Stored dataset items.
◆ ◆ ◆ ◆
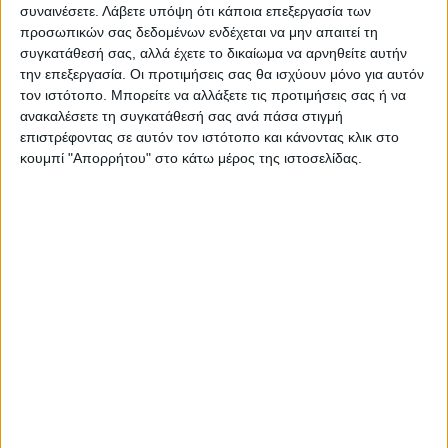
συναινέσετε.
Λάβετε υπόψη ότι κάποια επεξεργασία των
προσωπικών σας δεδομένων ενδέχεται να μην απαιτεί τη
συγκατάθεσή σας, αλλά έχετε το δικαίωμα να αρνηθείτε αυτήν
την επεξεργασία. Οι προτιμήσεις σας θα ισχύουν μόνο για αυτόν
Live Streaming
ΠΡΩΘΥΠΟΥΡΓΟΣ
τον ιστότοπο. Μπορείτε να αλλάξετε τις προτιμήσεις σας ή να
TAGS:
Συνέντευξη Τύπου
ανακαλέσετε τη συγκατάθεσή σας ανά πάσα στιγμή
επιστρέφοντας σε αυτόν τον ιστότοπο και κάνοντας κλικ στο
Σύνοδος Κορυφής
κουμπί "Απορρήτου" στο κάτω μέρος της ιστοσελίδας.
Δείτε επίσης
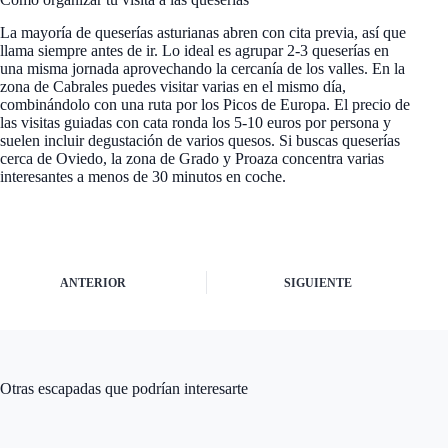
La mayoría de queserías asturianas abren con cita previa, así que
llama siempre antes de ir. Lo ideal es agrupar 2-3 queserías en
una misma jornada aprovechando la cercanía de los valles. En la
zona de Cabrales puedes visitar varias en el mismo día,
combinándolo con una ruta por los Picos de Europa. El precio de
las visitas guiadas con cata ronda los 5-10 euros por persona y
suelen incluir degustación de varios quesos. Si buscas queserías
cerca de Oviedo, la zona de Grado y Proaza concentra varias
interesantes a menos de 30 minutos en coche.
ANTERIOR
SIGUIENTE
Otras escapadas que podrían interesarte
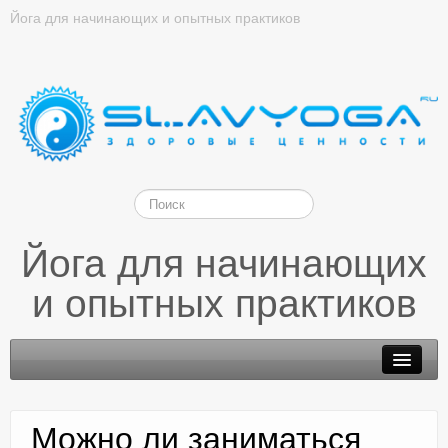
Йога для начинающих и опытных практиков
Йога для начинающих
и опытных практиков
Можно ли заниматься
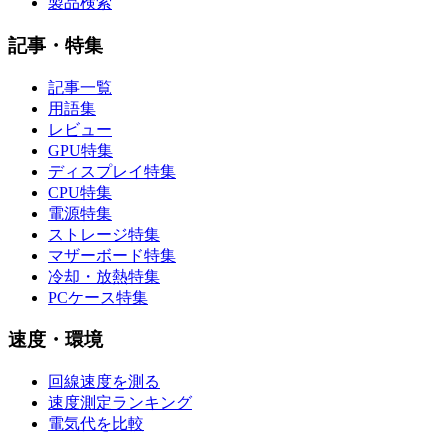
製品検索
記事・特集
記事一覧
用語集
レビュー
GPU特集
ディスプレイ特集
CPU特集
電源特集
ストレージ特集
マザーボード特集
冷却・放熱特集
PCケース特集
速度・環境
回線速度を測る
速度測定ランキング
電気代を比較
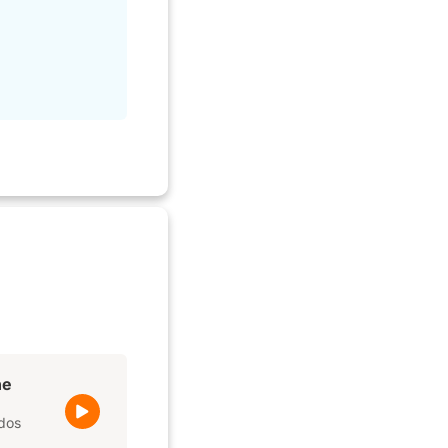
he
rdos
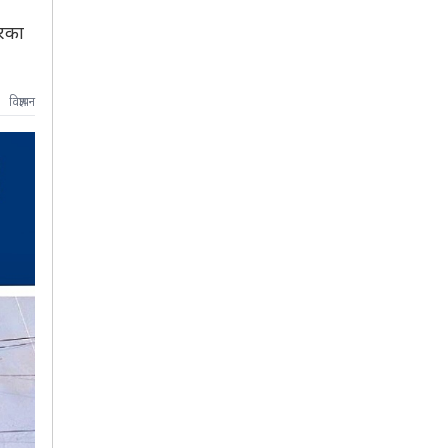
ारका
विज्ञापन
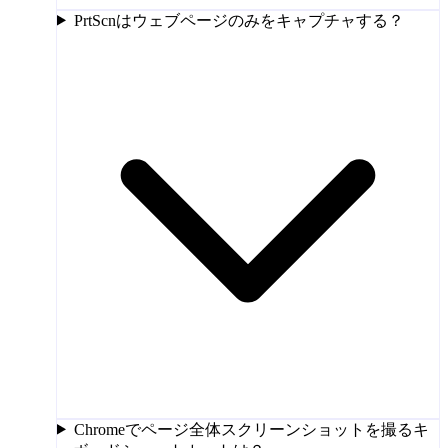
PrtScnはウェブページのみをキャプチャする？
Chromeでページ全体スクリーンショットを撮るキ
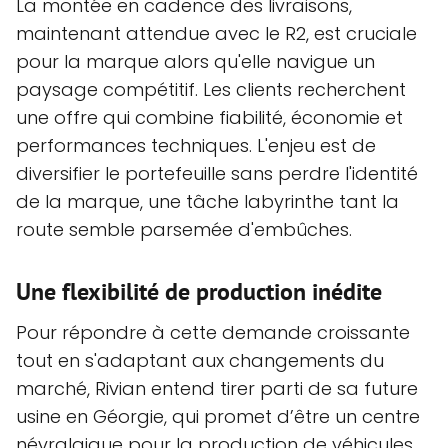
La montée en cadence des livraisons,
maintenant attendue avec le R2, est cruciale
pour la marque alors qu'elle navigue un
paysage compétitif. Les clients recherchent
une offre qui combine fiabilité, économie et
performances techniques. L'enjeu est de
diversifier le portefeuille sans perdre l'identité
de la marque, une tâche labyrinthe tant la
route semble parsemée d'embûches.
Une flexibilité de production inédite
Pour répondre à cette demande croissante
tout en s'adaptant aux changements du
marché, Rivian entend tirer parti de sa future
usine en Géorgie, qui promet d’être un centre
névralgique pour la production de véhicules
◆ ◆ ◆ ◆
ASSIGNMENT. Please ensure that the data above is repeated exactly, with no pictures in the copy.

RESULT OF THIS EXERCISE.
συναινέσετε.
Λάβετε υπόψη ότι κάποια επεξεργασία των
προσωπικών σας δεδομένων ενδέχεται να μην απαιτεί τη
συγκατάθεσή σας, αλλά έχετε το δικαίωμα να αρνηθείτε αυτήν
την επεξεργασία. Οι προτιμήσεις σας θα ισχύουν μόνο για αυτόν
Live Streaming
ΠΡΩΘΥΠΟΥΡΓΟΣ
τον ιστότοπο. Μπορείτε να αλλάξετε τις προτιμήσεις σας ή να
TAGS:
Συνέντευξη Τύπου
ανακαλέσετε τη συγκατάθεσή σας ανά πάσα στιγμή
επιστρέφοντας σε αυτόν τον ιστότοπο και κάνοντας κλικ στο
Σύνοδος Κορυφής
κουμπί "Απορρήτου" στο κάτω μέρος της ιστοσελίδας.
Δείτε επίσης
La mayoría de queserías asturianas abren con cita previa, así que
llama siempre antes de ir. Lo ideal es agrupar 2-3 queserías en
una misma jornada aprovechando la cercanía de los valles. En la
zona de Cabrales puedes visitar varias en el mismo día,
combinándolo con una ruta por los Picos de Europa. El precio de
las visitas guiadas con cata ronda los 5-10 euros por persona y
suelen incluir degustación de varios quesos. Si buscas queserías
cerca de Oviedo, la zona de Grado y Proaza concentra varias
interesantes a menos de 30 minutos en coche.
ANTERIOR
SIGUIENTE
Otras escapadas que podrían interesarte
Йога для начинающих и опытных практиков
Йога для начинающих
и опытных практиков
Можно ли заниматься
製品検索
記事・特集
記事一覧
用語集
レビュー
GPU特集
ディスプレイ特集
CPU特集
電源特集
ストレージ特集
マザーボード特集
冷却・放熱特集
PCケース特集
速度・環境
回線速度を測る
速度測定ランキング
電気代を比較
he
rdos
ारका
विज्ञापन
PrtScnはウェブページのみをキャプチャする？
Chromeでページ全体スクリーンショットを撮るキ
La montée en cadence des livraisons,
maintenant attendue avec le R2, est cruciale
pour la marque alors qu'elle navigue un
paysage compétitif. Les clients recherchent
une offre qui combine fiabilité, économie et
performances techniques. L'enjeu est de
diversifier le portefeuille sans perdre l'identité
de la marque, une tâche labyrinthe tant la
route semble parsemée d'embûches.
Une flexibilité de production inédite
Pour répondre à cette demande croissante
tout en s'adaptant aux changements du
marché, Rivian entend tirer parti de sa future
usine en Géorgie, qui promet d’être un centre
névralgique pour la production de véhicules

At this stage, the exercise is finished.